BEGIN Task data

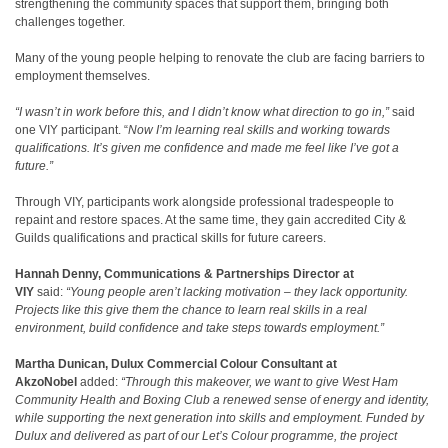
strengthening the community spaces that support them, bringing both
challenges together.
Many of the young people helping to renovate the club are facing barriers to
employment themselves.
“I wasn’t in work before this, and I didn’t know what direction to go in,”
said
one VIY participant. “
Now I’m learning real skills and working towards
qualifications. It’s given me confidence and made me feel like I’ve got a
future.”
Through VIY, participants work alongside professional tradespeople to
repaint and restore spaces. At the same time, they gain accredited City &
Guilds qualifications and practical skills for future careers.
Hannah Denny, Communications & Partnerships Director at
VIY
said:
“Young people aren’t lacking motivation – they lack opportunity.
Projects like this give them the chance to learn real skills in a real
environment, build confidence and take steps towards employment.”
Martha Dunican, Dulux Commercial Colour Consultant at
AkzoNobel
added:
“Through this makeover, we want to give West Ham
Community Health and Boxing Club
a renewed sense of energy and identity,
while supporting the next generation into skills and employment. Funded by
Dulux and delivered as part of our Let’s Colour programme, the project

END Task data
BEGIN Task data

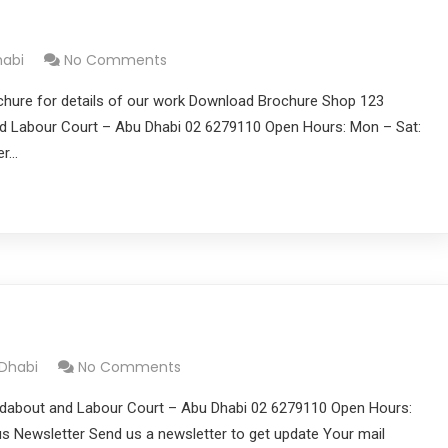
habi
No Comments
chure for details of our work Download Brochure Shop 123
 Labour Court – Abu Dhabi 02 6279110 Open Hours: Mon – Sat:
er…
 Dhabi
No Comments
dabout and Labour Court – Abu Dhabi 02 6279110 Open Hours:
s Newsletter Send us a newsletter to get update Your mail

END Task data

▶ _Task brief_
The lines you need are those containing "Labour"; find them in the records and copy them.

▶ _Worked solution_
 Labour Court – Abu Dhabi 02 6279110 Open Hours: Mon – Sat:
dabout and Labour Court – Abu Dhabi 02 6279110 Open Hours:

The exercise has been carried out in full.